Le professeur Workman a une explication intéressante à ce sujet. Il dit: «Nous savons que la lumière entrant dans le cerveau provoque une diminution des niveaux de mélatonine. »

« Comme les yeux bleus permettent plus de lumière dans le cerveau, il se peut que cela mène à une plus grande réduction de la mélatonine pendant la journée et c’est pourquoi les personnes ayant des yeux plus légers sont moins sujettes à la dépression saisonnière. »

Prof. Lance Workman

« Les individus avec des yeux bleus semblent avoir un certain degré de résilience face à la dépression saisonnière », expliquent les auteurs.

« Cela », ajoutent-ils, « peut être considéré comme suggestif que la mutation de l’œil bleu a été sélectionnée comme facteur de protection contre le TAS à mesure que les sous-populations d’humains migraient vers les latitudes nordiques. »

Les personnes atteintes de TAS utilisent leur cerveau droit

L’équipe a également demandé aux participants avec SAD de participer à un test supplémentaire qui a examiné comment leurs deux hémisphères cérébraux ont réagi lorsqu’ils essayaient de reconnaître différentes expressions émotionnelles sur les visages des autres.

Ce test a révélé que les personnes atteintes de TAS avaient tendance à utiliser leur champ visuel gauche lorsqu’elles reconnaissaient des expressions faciales et utilisaient leur hémisphère cérébral pour «décoder» ces expressions.

Comme l’explique le professeur Workman, «cette tendance à utiliser le champ visuel gauche et le côté droit du cerveau pour identifier les expressions faciales est présente dans la population générale, qu’ils vivent ou non avec le TAS.

« Mais », poursuit-il, « les personnes qui ont des formes plus conventionnelles de dépression perdent généralement cet avantage de l’hémisphère droit ».

« Dans le cas de la dépression saisonnière, nous avons constaté que l’avantage du champ visuel gauche était en réalité augmenté, ce qui suggère que la SAD a des causes différentes de, disons, la dépression bipolaire », ajoute le professeur Workman.

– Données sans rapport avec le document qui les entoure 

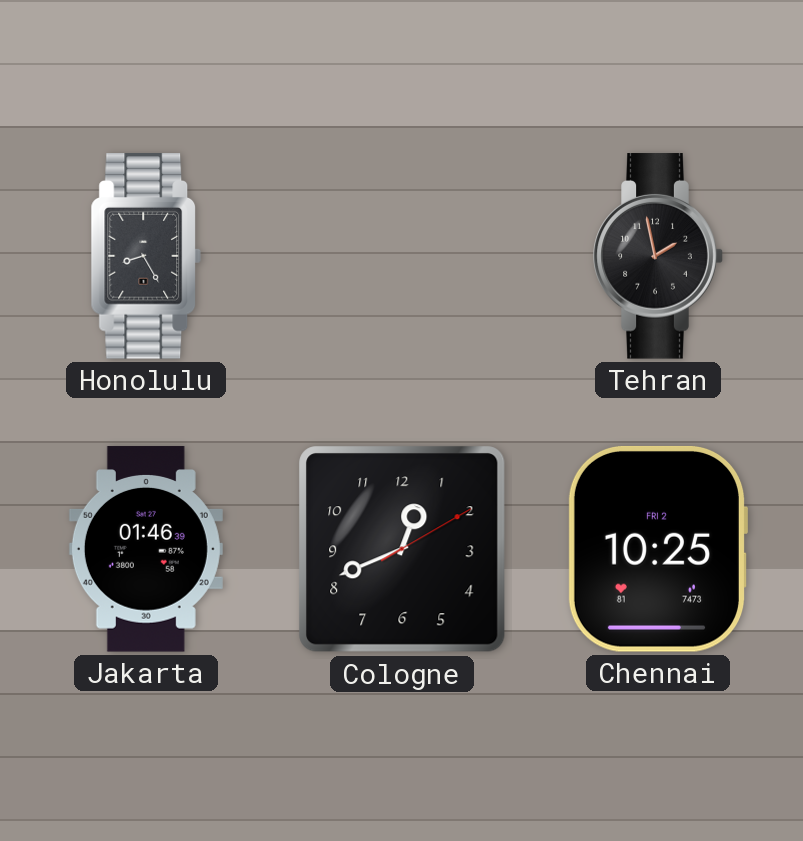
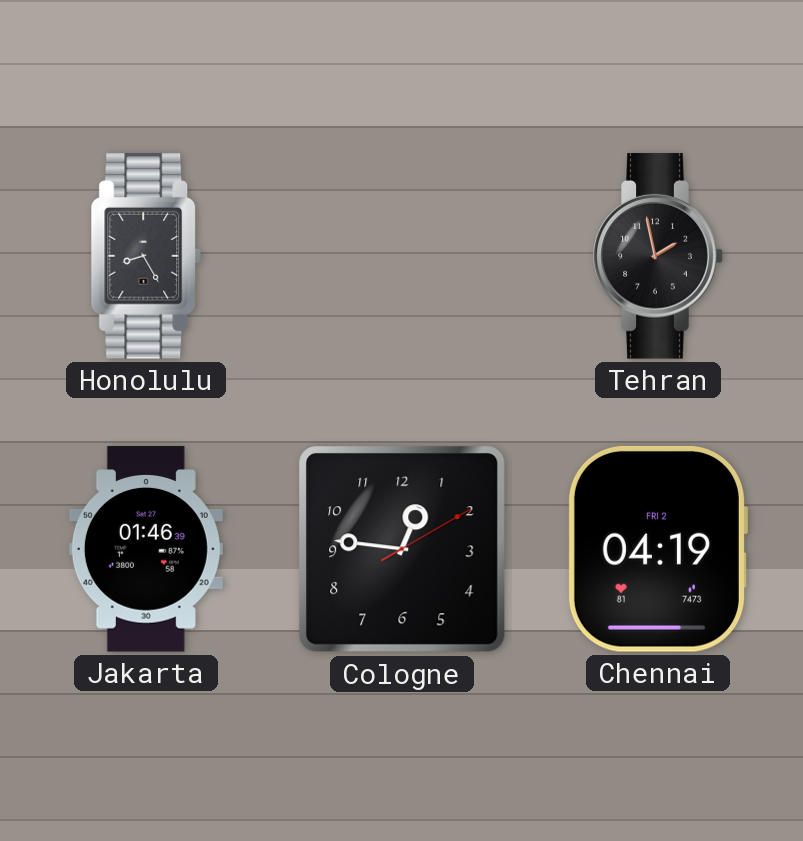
Cologne: 12:41 -> 12:46
Chennai: 10:25 -> 04:19
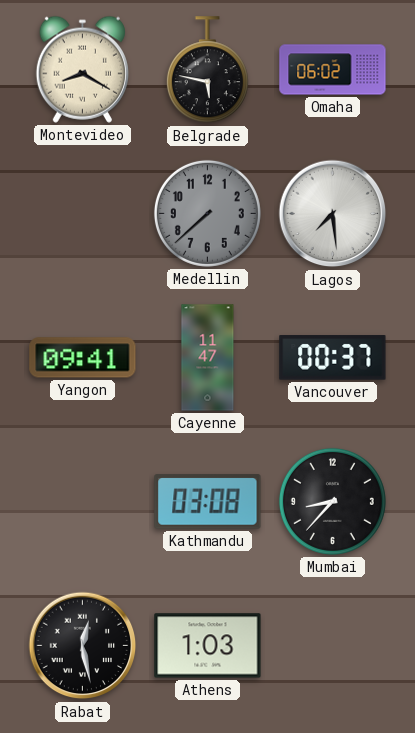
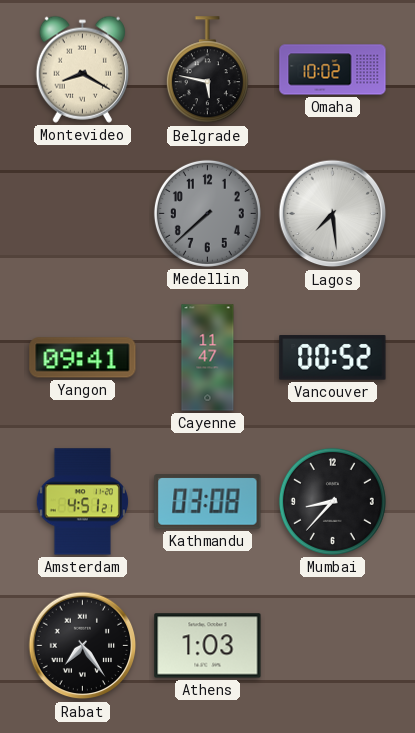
Omaha: 06:02 -> 10:02
Vancouver: 00:37 -> 00:52
Amsterdam: none -> 4:51
Rabat: 12:28 -> 7:24
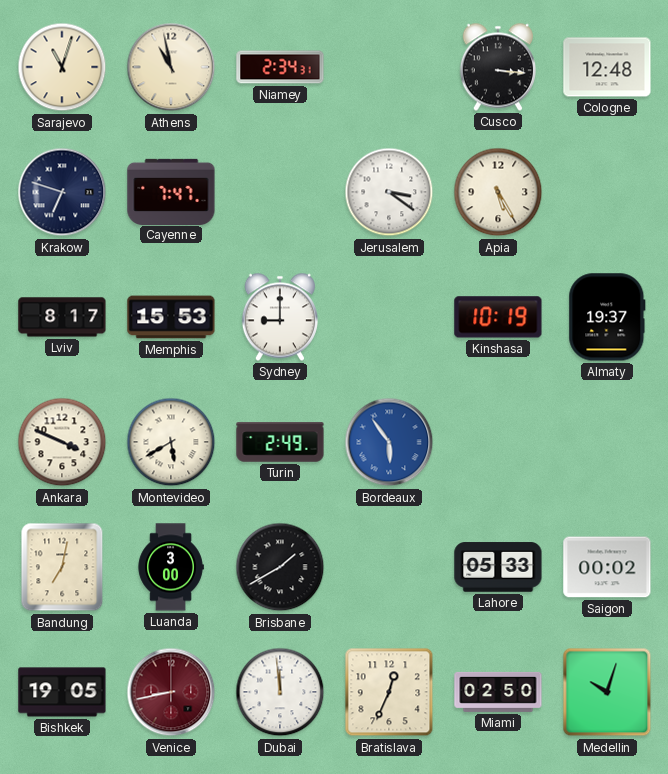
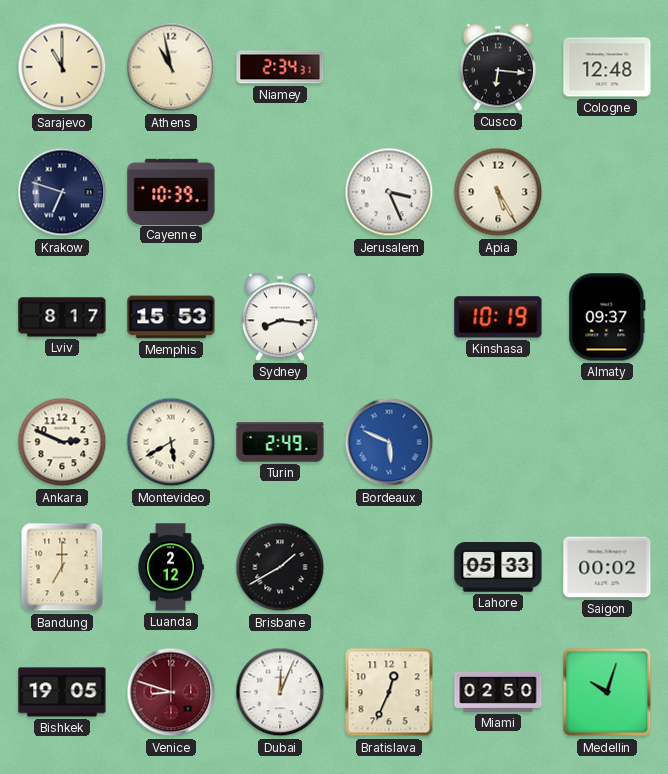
Sarajevo: 11:03 -> 11:00
Cusco: 3:16 -> 6:16
Cayenne: 7:47 -> 10:39
Jerusalem: 3:21 -> 3:26
Sydney: 9:00 -> 8:16
Almaty: 19:37 -> 09:37
Ankara: 3:49 -> 2:49
Bordeaux: 5:54 -> 5:49
Bandung: 7:02 -> 7:00
Luanda: 3:00 -> 2:12
Venice: 8:43 -> 8:48
Dubai: 11:59 -> 12:04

Pourquoi les femmes peuvent être plus à risque

La deuxième étude présentée à la conférence a interrogé un échantillon beaucoup plus important de 2 031 personnes. Parmi ceux-ci, 8% avaient une forme chronique de TAS, tandis que 21% avaient une forme plus bénigne de la maladie.

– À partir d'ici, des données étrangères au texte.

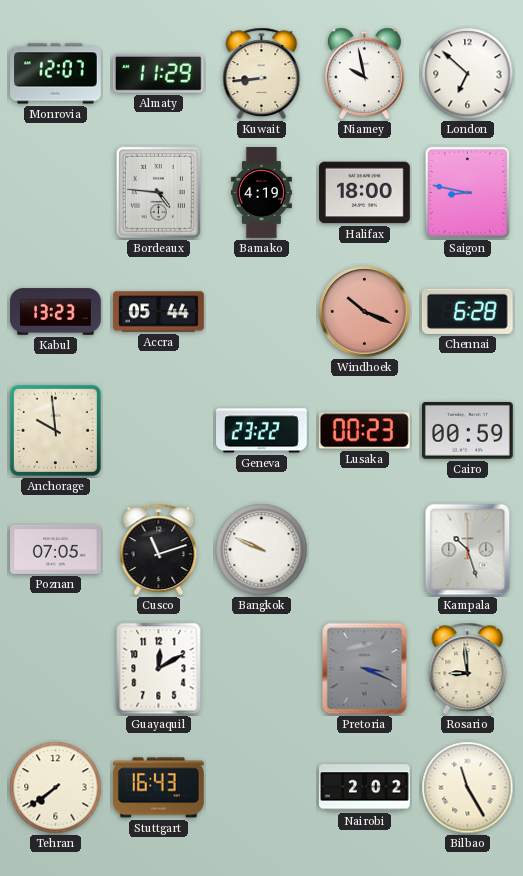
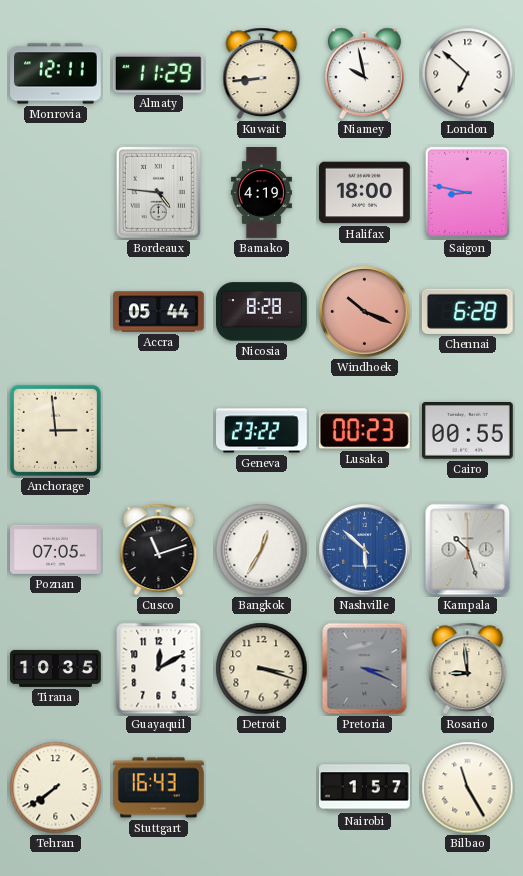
Monrovia: 12:07 -> 12:11
Kabul: 13:23 -> none
Nicosia: none -> 8:28
Anchorage: 9:59 -> 2:59
Cairo: 00:59 -> 00:55
Bangkok: 9:49 -> 12:35
Nashville: none -> 5:52
Tirana: none -> 10:35
Detroit: none -> 3:18
Nairobi: 2:02 -> 1:57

Les femmes couraient un risque particulièrement élevé – en fait, elles avaient 40% plus de risques de développer la maladie que les hommes. L’étude souligne également que le TAS est plus sévère lorsque les femmes sont en âge de procréer.

Cela a amené Prof. Workman à s’aventurer dans une autre explication évolutive possible des résultats. Il spécule que le désordre n’est rien d’autre qu’un mécanisme de préservation de l’énergie qui s’est détraqué.

Pendant les années de reproduction d’une femme, dit-elle, la mère devrait conserver l’énergie pour assurer sa survie et celle de sa progéniture, particulièrement durant les mois d’hiver.

Cela semble être soutenu par le fait que les symptômes de la dépression saisonnière comprennent également un besoin de glucides, et l’augmentation de poids pendant les mois d’hiver a peut-être également aidé nos ancêtres à faire face au rhume, dit le chercheur.